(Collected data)
——————————

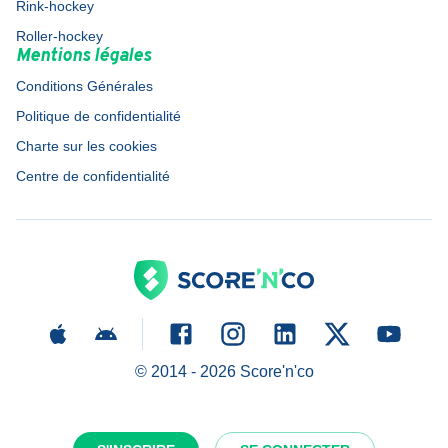
Rink-hockey
Roller-hockey
Mentions légales
Conditions Générales
Politique de confidentialité
Charte sur les cookies
Centre de confidentialité
© 2014 -
2026
Score'n'co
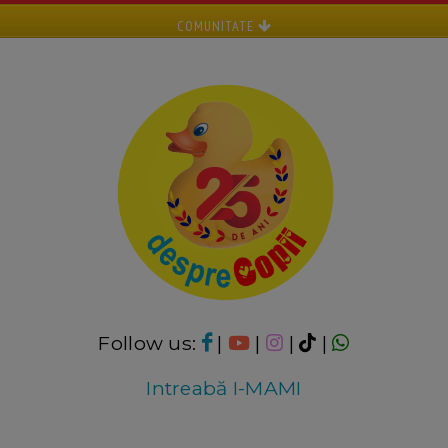
COMUNITATE
Follow us:
|
|
|
|
Intreabă I-MAMI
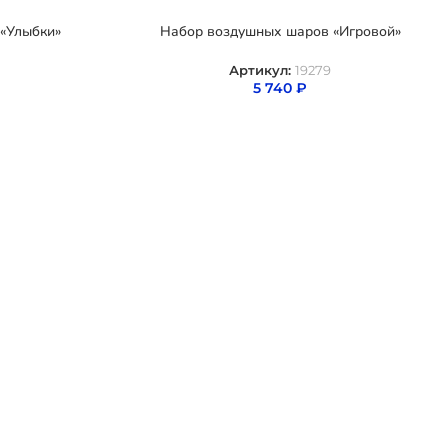
«Улыбки»
Набор воздушных шаров «Игровой»
Артикул:
19279
5 740
₽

——————————

Output, exactly and with no other text, the line that contains "Набор воздушных шаров" and all lines from there to the end of the records.

Набор воздушных шаров «Игровой»
Артикул:
19279
5 740
₽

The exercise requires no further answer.